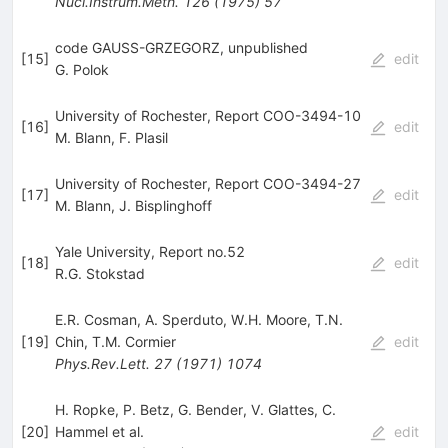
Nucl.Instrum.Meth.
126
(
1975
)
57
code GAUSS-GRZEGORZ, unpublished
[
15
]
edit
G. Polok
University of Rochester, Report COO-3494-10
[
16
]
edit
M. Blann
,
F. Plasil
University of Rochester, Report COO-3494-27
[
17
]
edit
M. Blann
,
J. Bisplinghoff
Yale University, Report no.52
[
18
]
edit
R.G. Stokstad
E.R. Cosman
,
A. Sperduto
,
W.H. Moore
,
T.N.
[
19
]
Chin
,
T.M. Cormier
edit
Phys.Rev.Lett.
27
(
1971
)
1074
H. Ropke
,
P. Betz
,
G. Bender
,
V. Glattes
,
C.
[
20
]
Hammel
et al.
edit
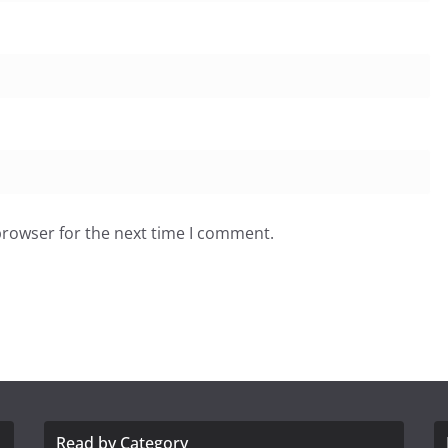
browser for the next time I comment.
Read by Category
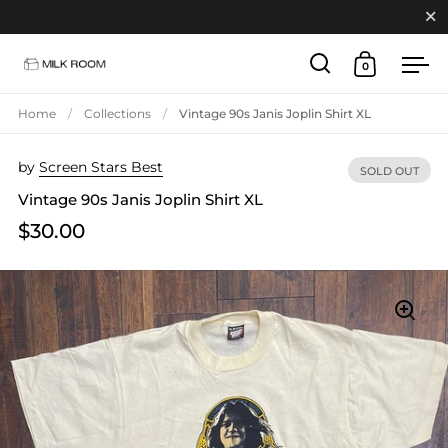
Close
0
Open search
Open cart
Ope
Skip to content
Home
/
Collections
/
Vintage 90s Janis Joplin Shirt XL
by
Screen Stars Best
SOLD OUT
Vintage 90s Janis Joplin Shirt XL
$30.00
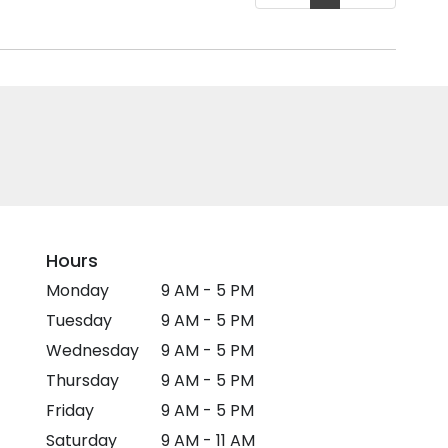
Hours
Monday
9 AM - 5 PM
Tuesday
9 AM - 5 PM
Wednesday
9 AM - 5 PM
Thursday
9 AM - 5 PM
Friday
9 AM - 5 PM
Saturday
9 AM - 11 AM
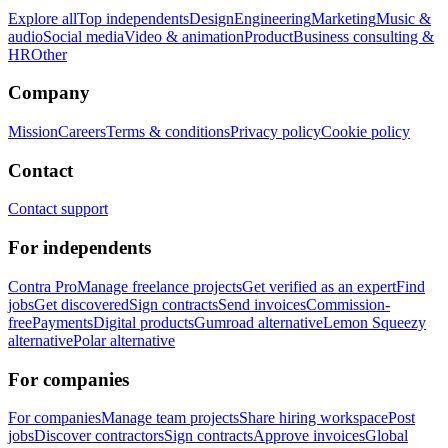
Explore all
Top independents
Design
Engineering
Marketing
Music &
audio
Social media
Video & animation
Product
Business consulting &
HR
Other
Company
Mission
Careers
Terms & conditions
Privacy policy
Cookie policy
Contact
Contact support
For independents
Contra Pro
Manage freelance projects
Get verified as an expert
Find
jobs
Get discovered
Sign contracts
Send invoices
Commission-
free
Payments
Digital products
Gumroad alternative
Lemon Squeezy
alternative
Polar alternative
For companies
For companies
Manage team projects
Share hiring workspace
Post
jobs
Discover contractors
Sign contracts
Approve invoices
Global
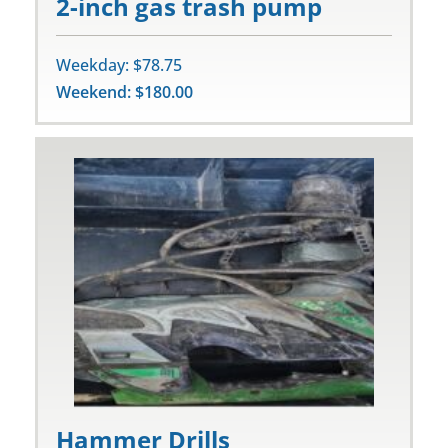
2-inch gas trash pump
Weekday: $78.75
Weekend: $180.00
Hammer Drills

* * * * * * *

TASK GOAL » Would it be possible to copy the material exactly, excluding the images?

OUTPUT OF THE EXERCISE »
Nucl.Instrum.Meth.
126
(
1975
)
57
code GAUSS-GRZEGORZ, unpublished
[
15
]
edit
G. Polok
University of Rochester, Report COO-3494-10
[
16
]
edit
M. Blann
,
F. Plasil
University of Rochester, Report COO-3494-27
[
17
]
edit
M. Blann
,
J. Bisplinghoff
Yale University, Report no.52
[
18
]
edit
R.G. Stokstad
E.R. Cosman
,
A. Sperduto
,
W.H. Moore
,
T.N.
[
19
]
Chin
,
T.M. Cormier
edit
Phys.Rev.Lett.
27
(
1971
)
1074
H. Ropke
,
P. Betz
,
G. Bender
,
V. Glattes
,
C.
[
20
]
Hammel
et al.
edit
browser for the next time I comment.
Read by Category
Close
0
Open search
Open cart
Ope
Skip to content
Home
/
Collections
/
Vintage 90s Janis Joplin Shirt XL
by
Screen Stars Best
SOLD OUT
Vintage 90s Janis Joplin Shirt XL
$30.00
Hours
Monday
9 AM - 5 PM
Tuesday
9 AM - 5 PM
Wednesday
9 AM - 5 PM
Thursday
9 AM - 5 PM
Friday
9 AM - 5 PM
Saturday
9 AM - 11 AM
Explore all
Top independents
Design
Engineering
Marketing
Music &
audio
Social media
Video & animation
Product
Business consulting &
HR
Other
Company
Mission
Careers
Terms & conditions
Privacy policy
Cookie policy
Contact
Contact support
For independents
Contra Pro
Manage freelance projects
Get verified as an expert
Find
jobs
Get discovered
Sign contracts
Send invoices
Commission-
free
Payments
Digital products
Gumroad alternative
Lemon Squeezy
alternative
Polar alternative
For companies
For companies
Manage team projects
Share hiring workspace
Post
jobs
Discover contractors
Sign contracts
Approve invoices
Global
2-inch gas trash pump
Weekday: $78.75
Weekend: $180.00
Hammer Drills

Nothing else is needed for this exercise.